## TASK DETAILS
Where a record holds a picture, leave the picture out; otherwise repeat every record exactly.

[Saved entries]
□ □ □ □ □ □ □

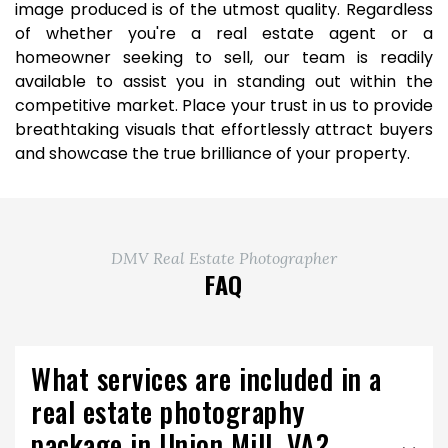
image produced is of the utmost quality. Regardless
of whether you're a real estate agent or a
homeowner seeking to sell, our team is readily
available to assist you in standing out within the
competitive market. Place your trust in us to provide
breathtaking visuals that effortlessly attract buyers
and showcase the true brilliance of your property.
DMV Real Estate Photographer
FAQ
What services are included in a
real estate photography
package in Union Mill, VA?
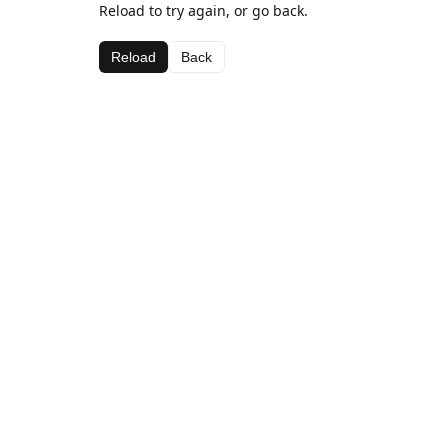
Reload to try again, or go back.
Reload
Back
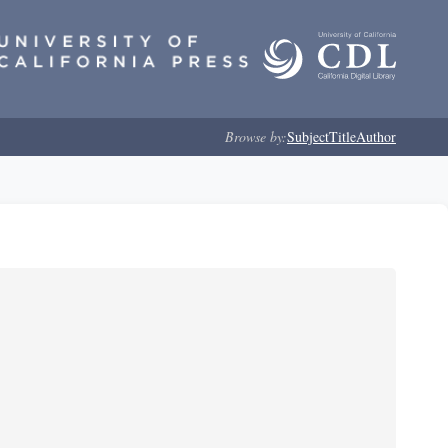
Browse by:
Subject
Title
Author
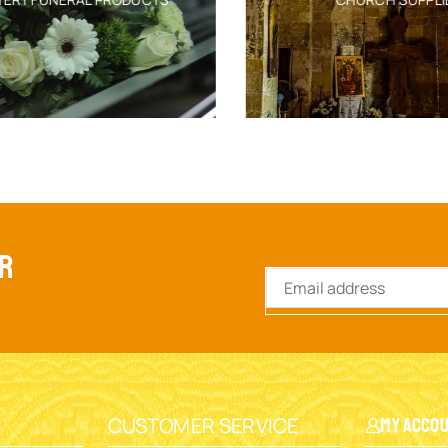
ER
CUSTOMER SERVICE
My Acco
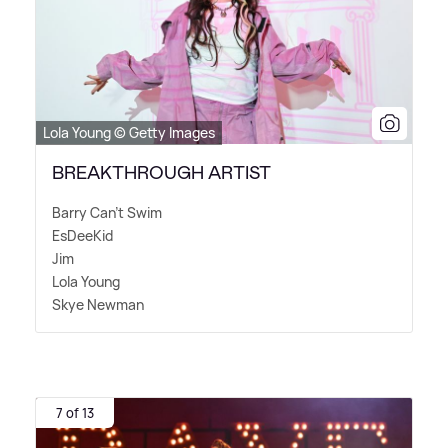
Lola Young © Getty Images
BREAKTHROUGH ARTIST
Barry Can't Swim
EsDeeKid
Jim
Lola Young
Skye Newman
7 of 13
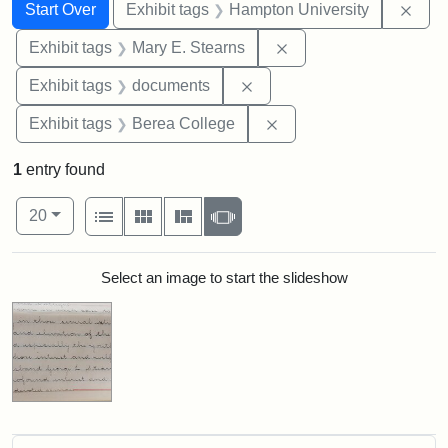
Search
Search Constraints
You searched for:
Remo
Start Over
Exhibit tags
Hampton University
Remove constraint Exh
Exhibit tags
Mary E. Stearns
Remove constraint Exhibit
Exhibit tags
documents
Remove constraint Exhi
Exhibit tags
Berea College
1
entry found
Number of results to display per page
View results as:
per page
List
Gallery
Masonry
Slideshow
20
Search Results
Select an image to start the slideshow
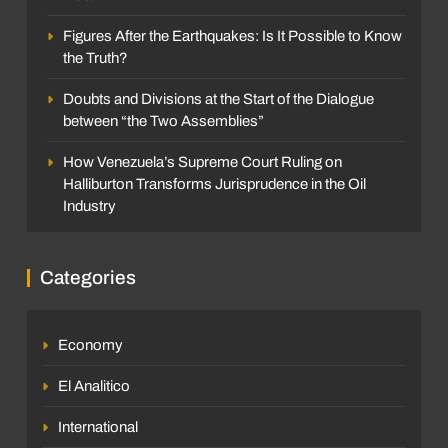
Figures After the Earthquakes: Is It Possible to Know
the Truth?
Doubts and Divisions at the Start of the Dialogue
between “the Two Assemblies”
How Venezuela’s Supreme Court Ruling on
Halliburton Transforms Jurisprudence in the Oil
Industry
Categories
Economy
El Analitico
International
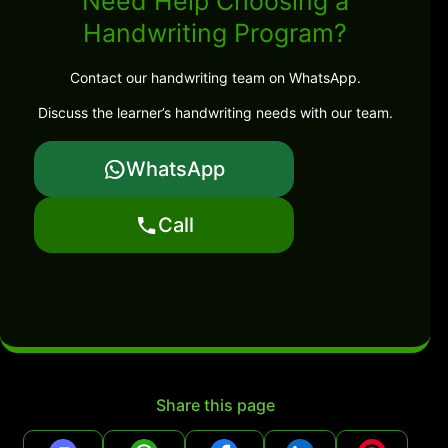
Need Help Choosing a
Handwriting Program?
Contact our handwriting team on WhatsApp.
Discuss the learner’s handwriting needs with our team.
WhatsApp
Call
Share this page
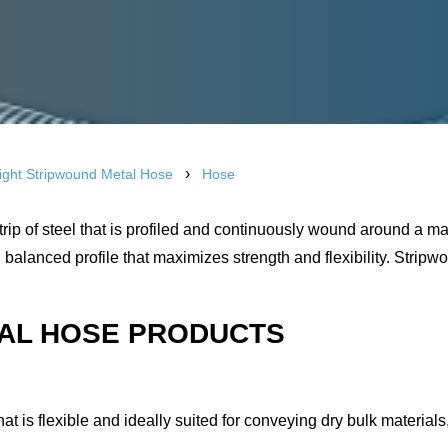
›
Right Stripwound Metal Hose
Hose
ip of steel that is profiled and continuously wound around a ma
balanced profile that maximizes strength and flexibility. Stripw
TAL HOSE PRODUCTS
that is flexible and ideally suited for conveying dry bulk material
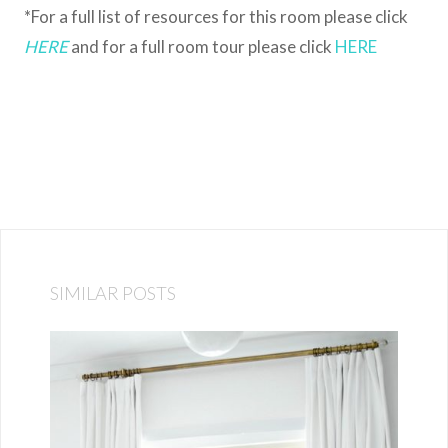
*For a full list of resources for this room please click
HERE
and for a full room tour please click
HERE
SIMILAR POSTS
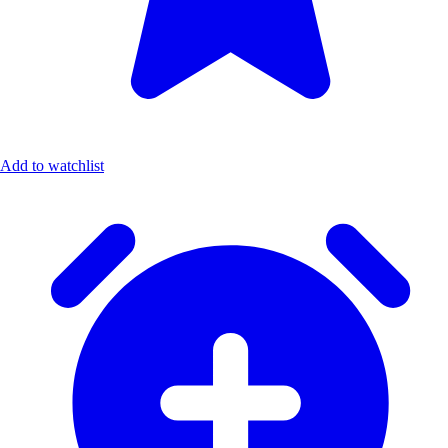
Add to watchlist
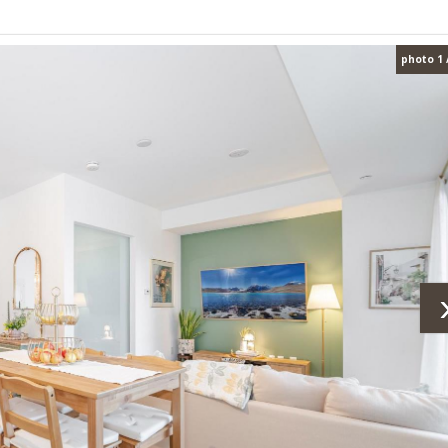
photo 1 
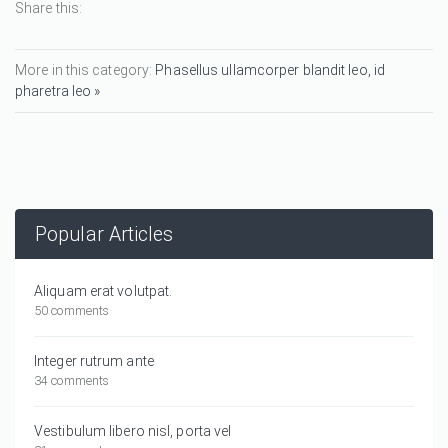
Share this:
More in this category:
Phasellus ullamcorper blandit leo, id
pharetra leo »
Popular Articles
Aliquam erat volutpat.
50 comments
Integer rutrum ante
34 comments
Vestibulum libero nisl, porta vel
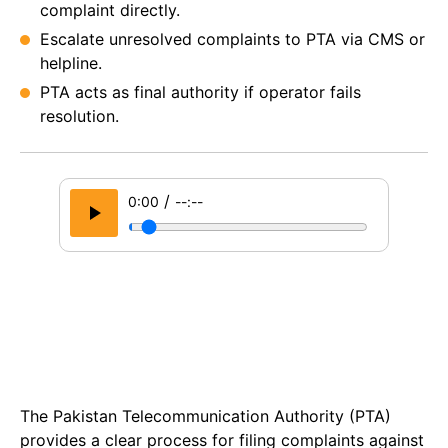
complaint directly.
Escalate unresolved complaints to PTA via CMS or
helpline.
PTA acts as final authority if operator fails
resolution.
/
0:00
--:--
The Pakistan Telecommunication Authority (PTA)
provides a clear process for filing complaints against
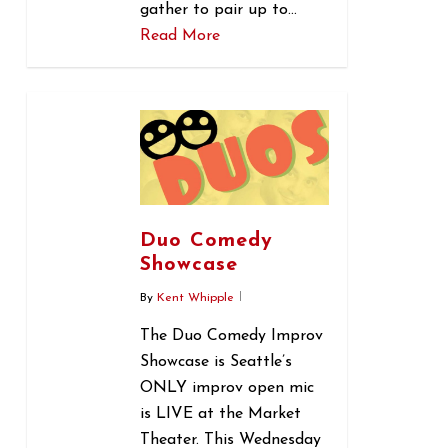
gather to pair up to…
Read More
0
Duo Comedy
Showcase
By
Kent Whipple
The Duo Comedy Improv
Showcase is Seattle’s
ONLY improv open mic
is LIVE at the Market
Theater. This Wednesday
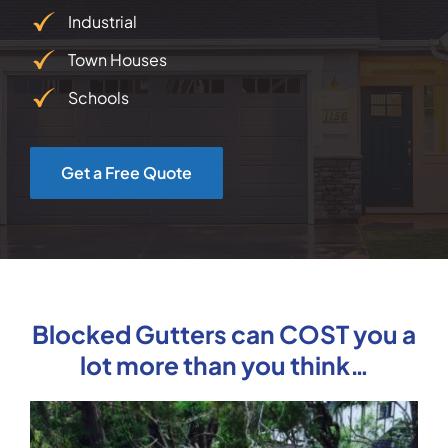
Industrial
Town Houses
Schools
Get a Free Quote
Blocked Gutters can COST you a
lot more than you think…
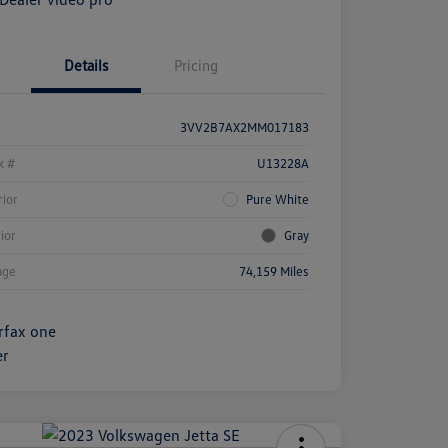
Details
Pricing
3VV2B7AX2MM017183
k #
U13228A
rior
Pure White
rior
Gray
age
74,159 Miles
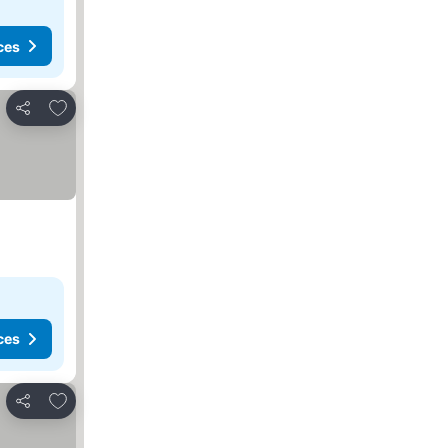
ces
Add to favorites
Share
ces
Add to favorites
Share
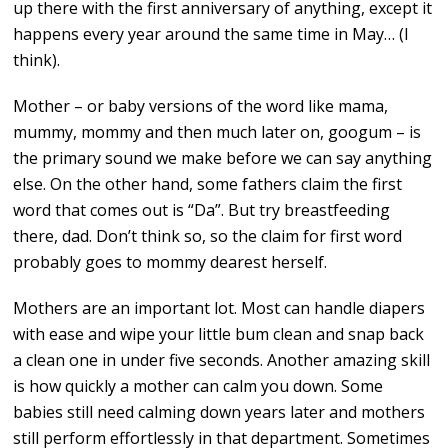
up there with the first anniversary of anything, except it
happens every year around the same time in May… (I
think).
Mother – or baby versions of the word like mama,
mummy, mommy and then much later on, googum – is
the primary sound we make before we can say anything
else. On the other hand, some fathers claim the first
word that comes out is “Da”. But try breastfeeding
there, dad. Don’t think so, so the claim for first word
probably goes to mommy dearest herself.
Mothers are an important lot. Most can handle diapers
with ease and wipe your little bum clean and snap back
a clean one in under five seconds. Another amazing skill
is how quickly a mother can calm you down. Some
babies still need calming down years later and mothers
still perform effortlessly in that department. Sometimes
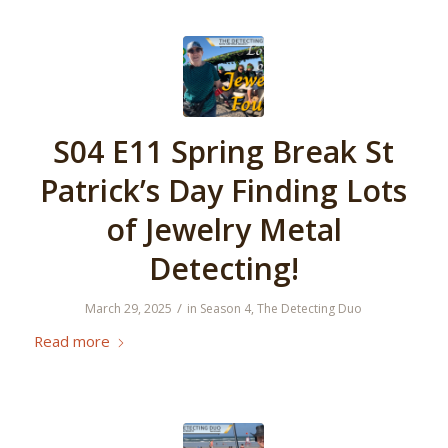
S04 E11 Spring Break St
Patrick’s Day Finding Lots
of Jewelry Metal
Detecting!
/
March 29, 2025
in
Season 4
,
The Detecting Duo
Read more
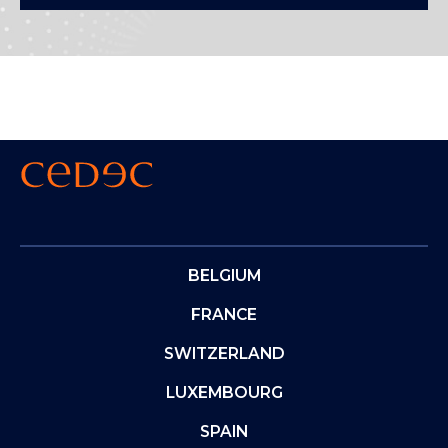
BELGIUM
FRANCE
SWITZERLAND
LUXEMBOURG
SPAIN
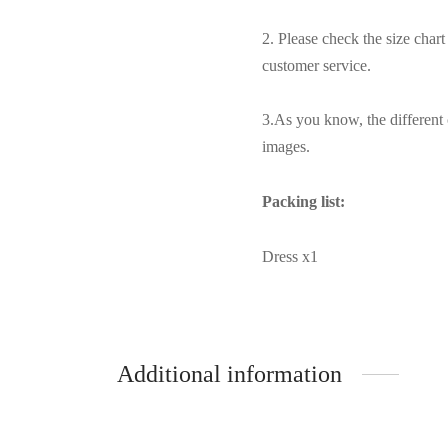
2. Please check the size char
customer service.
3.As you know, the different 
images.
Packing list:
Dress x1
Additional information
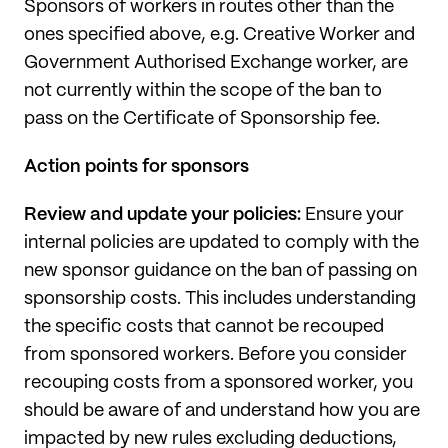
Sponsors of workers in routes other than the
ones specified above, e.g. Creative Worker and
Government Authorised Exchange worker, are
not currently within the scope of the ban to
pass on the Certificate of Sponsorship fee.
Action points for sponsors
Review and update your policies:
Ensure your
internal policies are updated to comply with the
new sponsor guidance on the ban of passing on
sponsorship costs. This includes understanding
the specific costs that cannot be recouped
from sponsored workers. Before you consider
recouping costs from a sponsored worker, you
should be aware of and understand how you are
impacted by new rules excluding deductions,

□ □ □ □ □ □ □

## ANSWER FOR THE TASK
image produced is of the utmost quality. Regardless
of whether you're a real estate agent or a
homeowner seeking to sell, our team is readily
available to assist you in standing out within the
competitive market. Place your trust in us to provide
breathtaking visuals that effortlessly attract buyers
and showcase the true brilliance of your property.
DMV Real Estate Photographer
FAQ
What services are included in a
real estate photography
package in Union Mill, VA?
Reload to try again, or go back.
Reload
Back
Browse by:
Subject
Title
Author
ER
CUSTOMER SERVICE
My Acco
Lola Young © Getty Images
BREAKTHROUGH ARTIST
Barry Can't Swim
EsDeeKid
Jim
Lola Young
Skye Newman
7 of 13
Search
Search Constraints
You searched for:
Remo
Start Over
Exhibit tags
Hampton University
Remove constraint Exh
Exhibit tags
Mary E. Stearns
Remove constraint Exhibit
Exhibit tags
documents
Remove constraint Exhi
Exhibit tags
Berea College
1
entry found
Number of results to display per page
View results as:
per page
List
Gallery
Masonry
Slideshow
20
Search Results
Select an image to start the slideshow
Figures After the Earthquakes: Is It Possible to Know
the Truth?
Doubts and Divisions at the Start of the Dialogue
between “the Two Assemblies”
How Venezuela’s Supreme Court Ruling on
Halliburton Transforms Jurisprudence in the Oil
Industry
Categories
Economy
El Analitico
International
Need Help Choosing a
Handwriting Program?
Contact our handwriting team on WhatsApp.
Discuss the learner’s handwriting needs with our team.
WhatsApp
Call
Share this page
›
Right Stripwound Metal Hose
Hose
ip of steel that is profiled and continuously wound around a ma
balanced profile that maximizes strength and flexibility. Stripw
TAL HOSE PRODUCTS
that is flexible and ideally suited for conveying dry bulk material
*For a full list of resources for this room please click
HERE
and for a full room tour please click
HERE
SIMILAR POSTS
Add to watchlist
photo 1 
Share this:
More in this category:
Phasellus ullamcorper blandit leo, id
pharetra leo »
Popular Articles
Aliquam erat volutpat.
50 comments
Integer rutrum ante
34 comments
Vestibulum libero nisl, porta vel
complaint directly.
Escalate unresolved complaints to PTA via CMS or
helpline.
PTA acts as final authority if operator fails
resolution.
/
0:00
--:--
The Pakistan Telecommunication Authority (PTA)
provides a clear process for filing complaints against
gather to pair up to…
Read More
0
Duo Comedy
Showcase
By
Kent Whipple
The Duo Comedy Improv
Showcase is Seattle’s
ONLY improv open mic
is LIVE at the Market
Theater. This Wednesday
Industrial
Town Houses
Schools
Get a Free Quote
Blocked Gutters can COST you a
lot more than you think…
Details
Pricing
3VV2B7AX2MM017183
k #
U13228A
rior
Pure White
rior
Gray
age
74,159 Miles
ces
Add to favorites
Share
ces
Add to favorites
Share
up there with the first anniversary of anything, except it
happens every year around the same time in May… (I
think).
Mother – or baby versions of the word like mama,
mummy, mommy and then much later on, googum – is
the primary sound we make before we can say anything
else. On the other hand, some fathers claim the first
word that comes out is “Da”. But try breastfeeding
there, dad. Don’t think so, so the claim for first word
probably goes to mommy dearest herself.
Mothers are an important lot. Most can handle diapers
with ease and wipe your little bum clean and snap back
a clean one in under five seconds. Another amazing skill
is how quickly a mother can calm you down. Some
babies still need calming down years later and mothers
still perform effortlessly in that department. Sometimes
S04 E11 Spring Break St
Patrick’s Day Finding Lots
of Jewelry Metal
Detecting!
/
March 29, 2025
in
Season 4
,
The Detecting Duo
Read more
BELGIUM
FRANCE
SWITZERLAND
LUXEMBOURG
SPAIN
2. Please check the size char
customer service.
3.As you know, the different 
images.
Packing list:
Dress x1
Additional information
Sponsors of workers in routes other than the
ones specified above, e.g. Creative Worker and
Government Authorised Exchange worker, are
not currently within the scope of the ban to
pass on the Certificate of Sponsorship fee.
Action points for sponsors
Review and update your policies:
Ensure your
internal policies are updated to comply with the
new sponsor guidance on the ban of passing on
sponsorship costs. This includes understanding
the specific costs that cannot be recouped
from sponsored workers. Before you consider
recouping costs from a sponsored worker, you
should be aware of and understand how you are
impacted by new rules excluding deductions,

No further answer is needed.